ABOUT THE CALENDAR
A New World Order: Authority, Sacrality and Early Islamic Architecture
Lecture | November 29 | 5 p.m. | 340 Stephens Hall
Professor Heba Mostafa, Sultan Post Doctoral Teaching Fellow/ Visiting Assistant Professor; History of Art Department; University of California, Berkeley
This talk interrogates the development of the spaces and locales of authority in early Islam as arenas for the negotiation of religio-political authority. This includes the early mosque and the Meccan House of Assembly (dār al-imāra) as well as other locales related to the promotion of authority, specifically the sacred precincts (ḥarams) of Mecca, Madina and Jerusalem. The talk will examine the Prophets mosque in Madina not only as a mosque space but also as a space of authority and a sacred precinct (ḥaram), taking into consideration Muhammads authority as Prophet, leader, military commander and judge.

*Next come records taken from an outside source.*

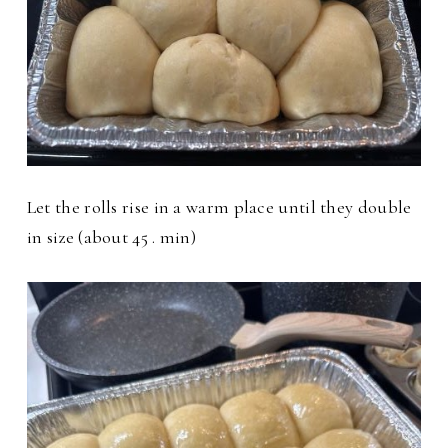
Let the rolls rise in a warm place until they double
in size (about 45 . min)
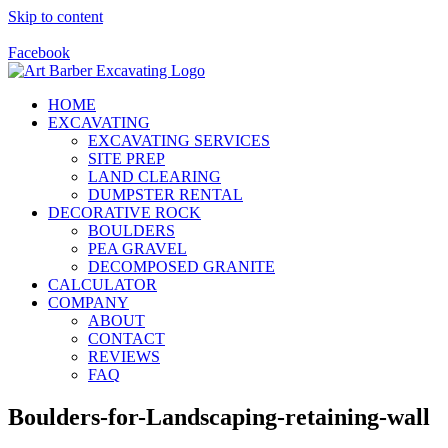
Skip to content
Call Us Today! 928-415-8001
Facebook
HOME
EXCAVATING
EXCAVATING SERVICES
SITE PREP
LAND CLEARING
DUMPSTER RENTAL
DECORATIVE ROCK
BOULDERS
PEA GRAVEL
DECOMPOSED GRANITE
CALCULATOR
COMPANY
ABOUT
CONTACT
REVIEWS
FAQ
Boulders-for-Landscaping-retaining-wall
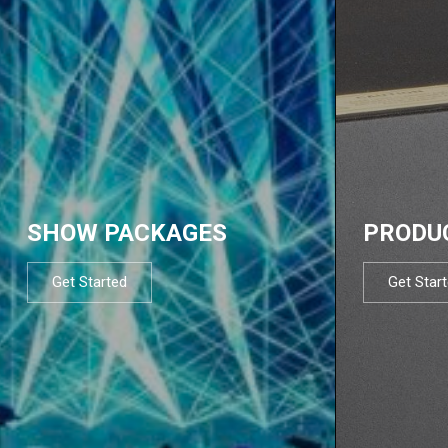
SHOW PACKAGES
PRODU
Get Started
Get Star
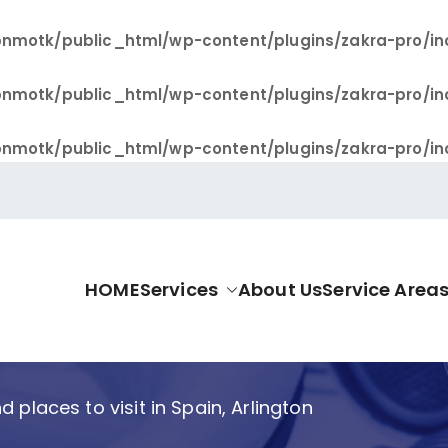
nmotk/public_html/wp-content/plugins/zakra-pro/in
nmotk/public_html/wp-content/plugins/zakra-pro/in
nmotk/public_html/wp-content/plugins/zakra-pro/in
HOME
Services
About Us
Service Area
allas Pro
 places to visit in Spain, Arlington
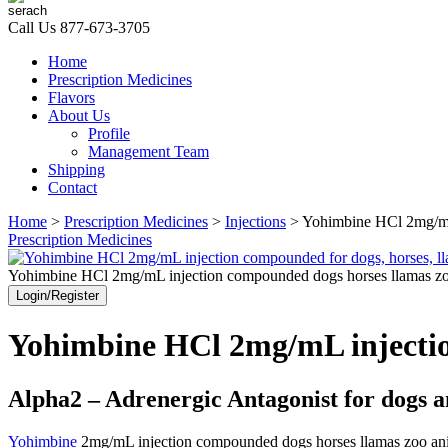
Call Us
877-673-3705
Home
Prescription Medicines
Flavors
About Us
Profile
Management Team
Shipping
Contact
Home
>
Prescription Medicines
>
Injections
> Yohimbine HCl 2mg/mL 
Prescription Medicines
Yohimbine HCl 2mg/mL injection compounded dogs horses llamas zo
Login/Register
Yohimbine HCl 2mg/mL injection
Alpha2 – Adrenergic Antagonist for dogs a
Yohimbine
2mg/mL injection compounded dogs horses llamas zoo animals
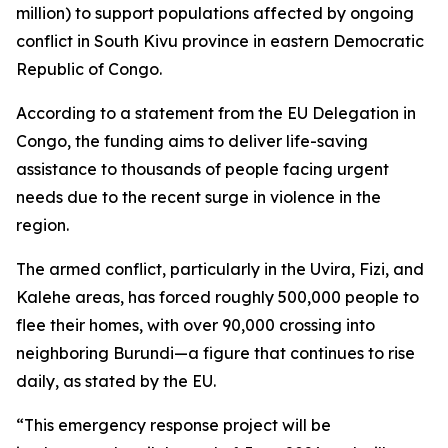
million) to support populations affected by ongoing
conflict in South Kivu province in eastern Democratic
Republic of Congo.
According to a statement from the EU Delegation in
Congo, the funding aims to deliver life-saving
assistance to thousands of people facing urgent
needs due to the recent surge in violence in the
region.
The armed conflict, particularly in the Uvira, Fizi, and
Kalehe areas, has forced roughly 500,000 people to
flee their homes, with over 90,000 crossing into
neighboring Burundi—a figure that continues to rise
daily, as stated by the EU.
“This emergency response project will be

The questions will center on how these spaces and sites contributed to a cross-cultural initiative geared towards creating a narrative for the legitimacy of the Umayyad rulers as Gods caliphs. The objective of this talk is to articulate how the referencing of religio-political authority through space relied upon an invocation of a former presence or entity expressing the operative qualities of that authority. Thus the study allows for the interpretation of the mode of this invocation, be it through the use of inscriptions, symbolism or spatial relationships. Finally this study aims to reinterpret and contextualize early Islamic deployment of specific architectural elements with respect to their responsiveness to constructs of authority, of which this paper will highlight a selection.